After you save the configuration, users who belong to the mapped IdP groups can sign in to the WSO2 Identity Platform Console using your enterprise IdP.

Sign in with enterprise login

After you configure enterprise login, users can sign in to the WSO2 Identity Platform Console through the enterprise IdP from the standard WSO2 Identity Platform login page.

Direct Console access

If you want users to access the console directly through the enterprise IdP without going through the standard login page, configure a Home Realm Identifier for your enterprise connection.

  1. Go to the connection settings of your enterprise IdP in WSO2 Identity Platform.

  2. Under the connection's general settings, configure the Home Realm Identifier value.

  3. Share the following URL with your enterprise users for direct access:

    https://console.asgardeo.io/t/<organization-name>/app?fidp=<home-realm-identifier>
    

    Replace the following placeholders:

    Placeholder Description
    <organization-name> Your WSO2 Identity Platform organization name.
    <home-realm-identifier> The Home Realm Identifier value configured in the enterprise IdP connection settings.

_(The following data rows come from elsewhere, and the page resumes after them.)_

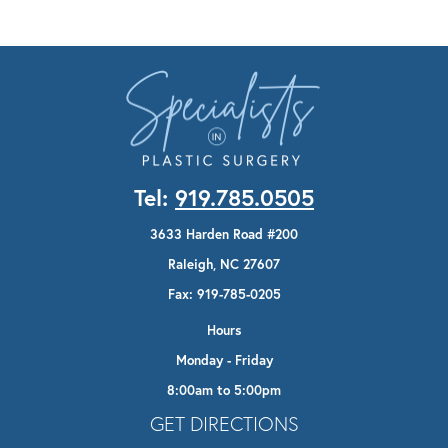
Tel:
919.785.0505
3633 Harden Road #200
Raleigh, NC 27607
Fax: 919-785-0205
Hours
Monday - Friday
8:00am to 5:00pm
Opens In A New Tab
GET DIRECTIONS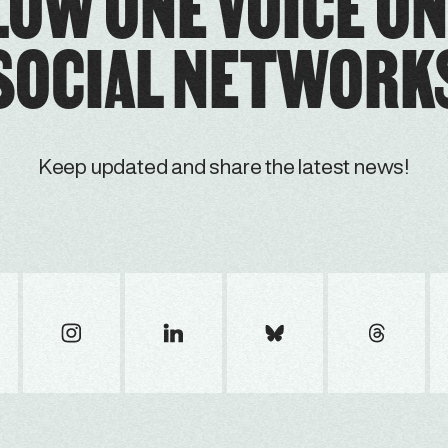
LOW ONE VOICE ON
SOCIAL NETWORK
Keep updated and share the latest news!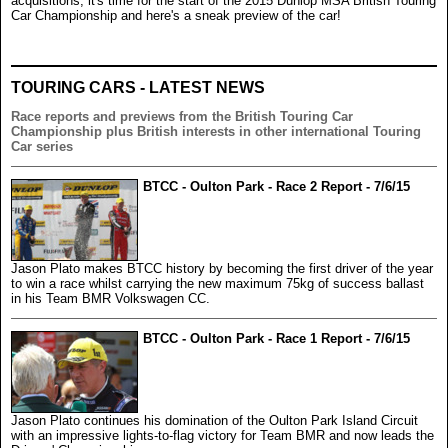
acquisitions, it's time for the start of the 2015 Dunlop MSA British Touring
Car Championship and here's a sneak preview of the car!
TOURING CARS - LATEST NEWS
Race reports and previews from the British Touring Car
Championship plus British interests in other international Touring
Car series
BTCC - Oulton Park - Race 2 Report - 7/6/15
Jason Plato makes BTCC history by becoming the first driver of the year
to win a race whilst carrying the new maximum 75kg of success ballast
in his Team BMR Volkswagen CC.
BTCC - Oulton Park - Race 1 Report - 7/6/15
Jason Plato continues his domination of the Oulton Park Island Circuit
with an impressive lights-to-flag victory for Team BMR and now leads the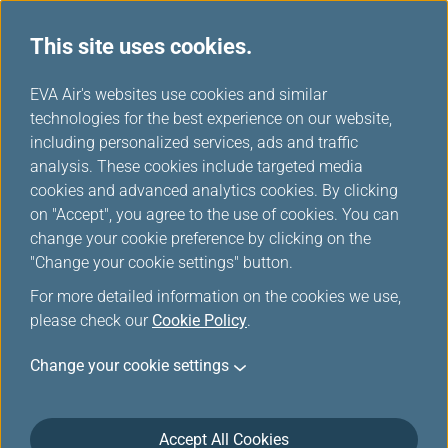
This site uses cookies.
...
H
EVA Air's websites use cookies and similar
o
technologies for the best experience on our website,
Careers
m
including personalized services, ads and traffic
e
analysis. These cookies include targeted media
cookies and advanced analytics cookies. By clicking
on "Accept", you agree to the use of cookies. You can
change your cookie preference by clicking on the
"Change your cookie settings" button.
For more detailed information on the cookies we use,
please check our
Cookie Policy
.
Change your cookie settings
Accept All Cookies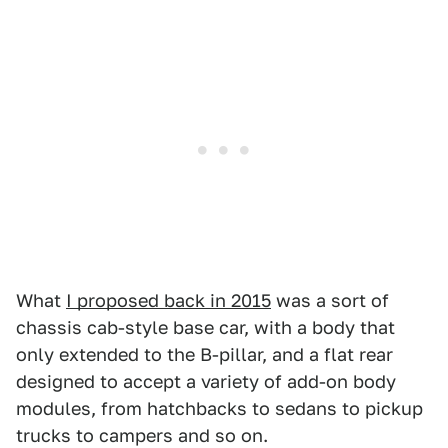
What
I proposed back in 2015
was a sort of
chassis cab-style base car, with a body that
only extended to the B-pillar, and a flat rear
designed to accept a variety of add-on body
modules, from hatchbacks to sedans to pickup
trucks to campers and so on.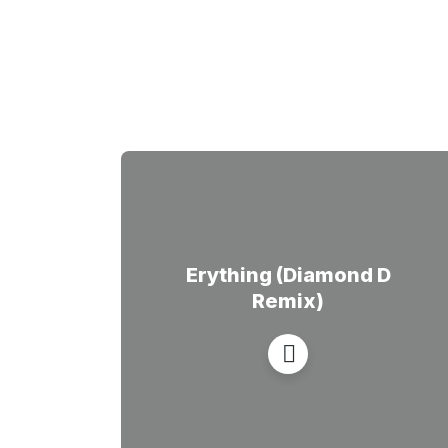
Erything (Diamond D
Remix)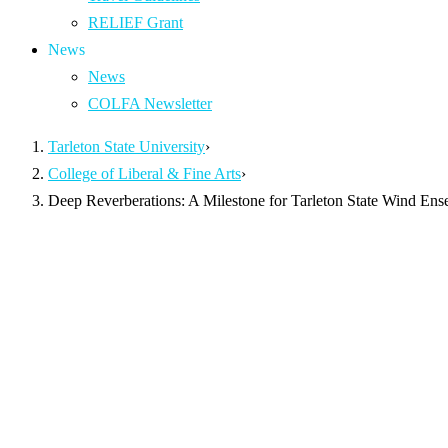
RELIEF Grant
News
News
COLFA Newsletter
Tarleton State University
›
College of Liberal & Fine Arts
›
Deep Reverberations: A Milestone for Tarleton State Wind En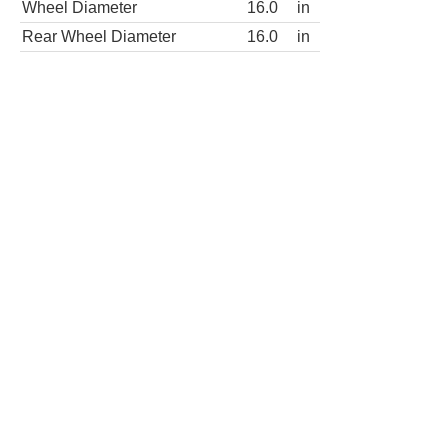
Rear Wheel Diameter
16.0
in
Wheels
steel
Wheel covers
partial
Spare wheel type
steel
LT 2500 3dr Passenger Van
Wheels
Wheel Diameter
16.0
in
Rear Wheel Diameter
16.0
in
Wheels
steel
Wheel covers
partial
Spare wheel type
steel
LT 3500 3dr Passenger Van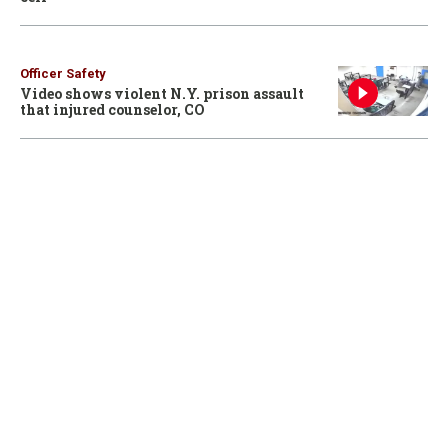
Officer Safety
Video shows violent N.Y. prison assault
that injured counselor, CO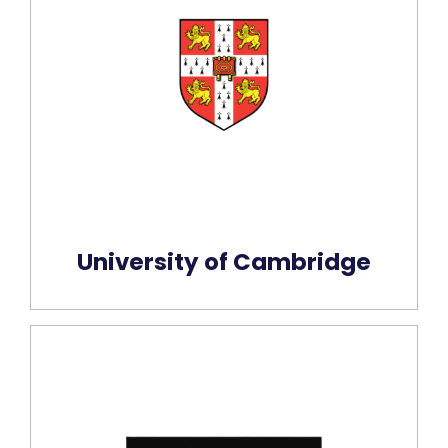
University of Cambridge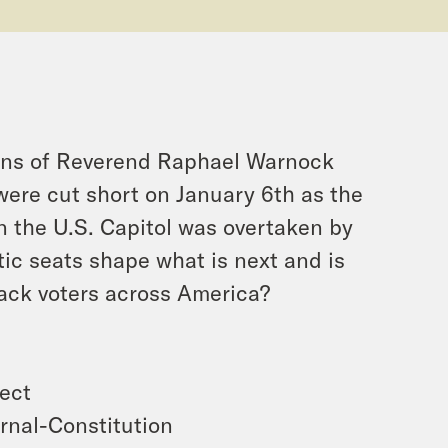
ions of Reverend Raphael Warnock
were cut short on January 6th as the
en the U.S. Capitol was overtaken by
c seats shape what is next and is
Black voters across America?
ject
rnal-Constitution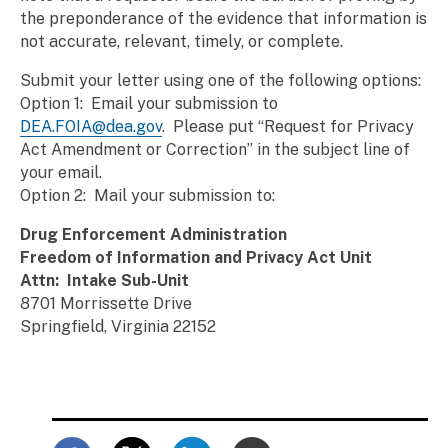
the preponderance of the evidence that information is
not accurate, relevant, timely, or complete.
Submit your letter using one of the following options:
Option 1: Email your submission to
DEA.FOIA@dea.gov
. Please put “Request for Privacy
Act Amendment or Correction” in the subject line of
your email.
Option 2: Mail your submission to:
Drug Enforcement Administration
Freedom of Information and Privacy Act Unit
Attn: Intake Sub-Unit
8701 Morrissette Drive
Springfield, Virginia 22152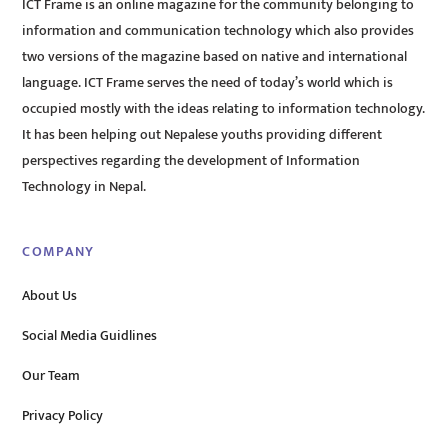
ICT Frame is an online magazine for the community belonging to
information and communication technology which also provides
two versions of the magazine based on native and international
language. ICT Frame serves the need of today’s world which is
occupied mostly with the ideas relating to information technology.
It has been helping out Nepalese youths providing different
perspectives regarding the development of Information
Technology in Nepal.
COMPANY
About Us
Social Media Guidlines
Our Team
Privacy Policy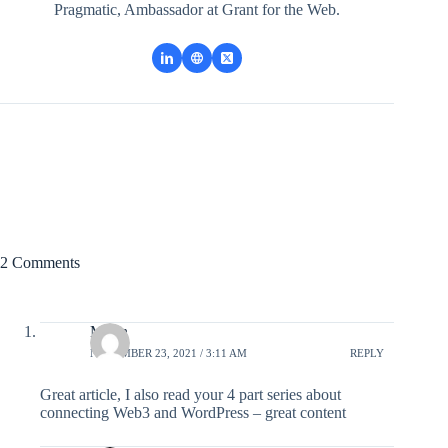
Pragmatic, Ambassador at Grant for the Web.
2 Comments
Marin
NOVEMBER 23, 2021 / 3:11 AM
REPLY
Great article, I also read your 4 part series about
connecting Web3 and WordPress – great content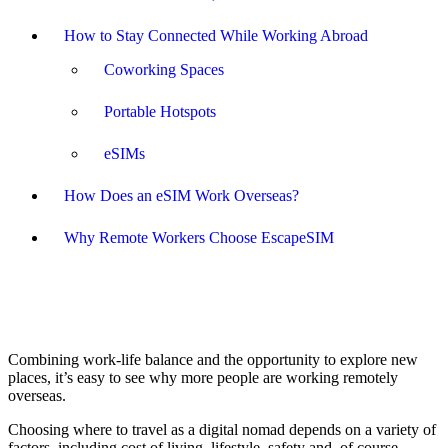
How to Stay Connected While Working Abroad
Coworking Spaces
Portable Hotspots
eSIMs
How Does an eSIM Work Overseas?
Why Remote Workers Choose EscapeSIM
Combining work-life balance and the opportunity to explore new
places, it’s easy to see why more people are working remotely
overseas.
Choosing where to travel as a digital nomad depends on a variety of
factors, including cost of living, lifestyle, safety and, of course,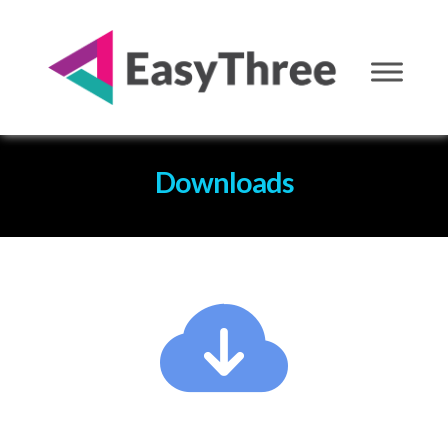
Downloads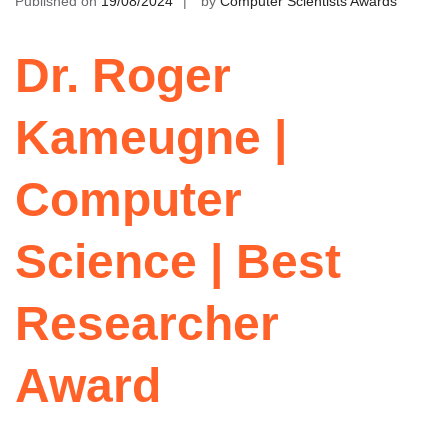
Published on
19/08/2024
by
Computer Scientists Awards
Dr. Roger
Kameugne |
Computer
Science | Best
Researcher
Award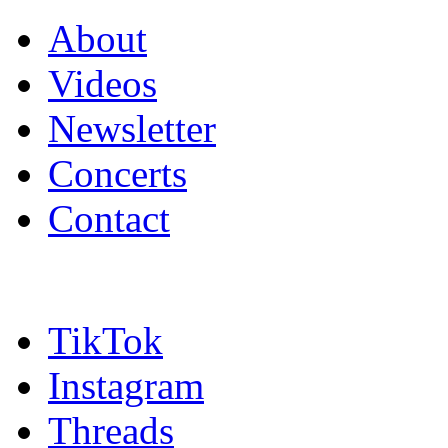
About
Videos
Newsletter
Concerts
Contact
TikTok
Instagram
Threads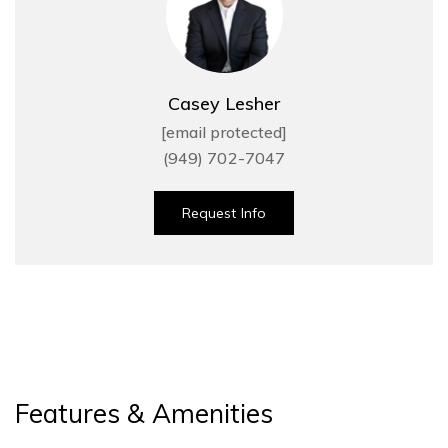
Casey Lesher
[email protected]
(949) 702-7047
Request Info
Features & Amenities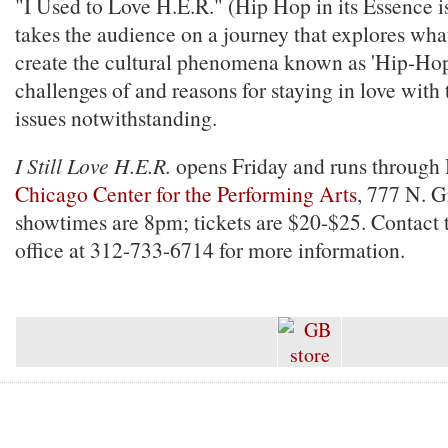
"I Used to Love H.E.R." (Hip Hop in its Essence i
takes the audience on a journey that explores wha
create the cultural phenomena known as 'Hip-Hop'
challenges of and reasons for staying in love with t
issues notwithstanding.
I Still Love H.E.R.
opens Friday and runs through 
Chicago Center for the Performing Arts
, 777 N. G
showtimes are 8pm; tickets are $20-$25. Contact 
office at 312-733-6714 for more information.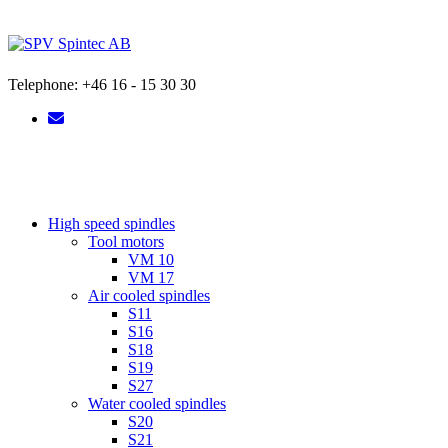
Skip
to
content
Telephone: +46 16 - 15 30 30
High speed spindles
Tool motors
VM 10
VM 17
Air cooled spindles
S11
S16
S18
S19
S27
Water cooled spindles
S20
S21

    Users who navigate to this URL go directly to the enterprise IdP's sign-in page and are redirected to the WSO2 Identity Platform Console after successful authentication.

Troubleshooting

If enterprise login does not work as expected, check the following common issues:

Issue What to check
Users from the enterprise IdP cannot sign in Verify that the enterprise connection is selected under Console Settings > Enterprise Login > Enterprise Connection and that the configuration is saved.
Groups are not mapped correctly Confirm that the group names configured in WSO2 Identity Platform exactly match the group names sent by your external IdP in its authentication response. Group names are case-sensitive.
JIT provisioning is not creating user accounts Verify that JIT provisioning is enabled on the enterprise connection. Check the WSO2 Identity Platform provisioning logs for error details.
Group information is missing from the authentication response Confirm that the groups claim mapping is configured on the connection and that the groups scope is included in the connection's requested scopes.
The Home Realm Identifier URL does not redirect to the enterprise IdP Verify that the Home Realm Identifier value in the connection settings matches the value used in the direct access URL.
Login fails after setting up enterprise login Your browser may have a cached session that conflicts with the new configuration. Clear your browser cookies and try again, or sign in using a private or incognito browser tab.

Next steps

After you configure enterprise login, consider the following actions:

  • Verify that enterprise users can sign in with the expected Console roles by testing with a user from each mapped IdP group.
  • Monitor sign-in activity in the WSO2 Identity Platform Console audit logs to detect any authentication issues.
  • Document the claim format used by your external IdP, including the groups claim name and value format, for future reference.
  • Share the direct access URL with your enterprise administrators so they can access the WSO2 Identity Platform Console directly through your enterprise IdP.

Remove enterprise login

To remove the enterprise login configuration:

  1. On the WSO2 Identity Platform Console, go to Console Settings > Enterprise Login.

  2. Under the Danger Zone, click Remove Enterprise Login.

  3. Confirm the action.

Warning

Removing enterprise login revokes console access for all users who rely on the enterprise IdP to sign in. Ensure that alternative administrator accounts exist before removing the configuration.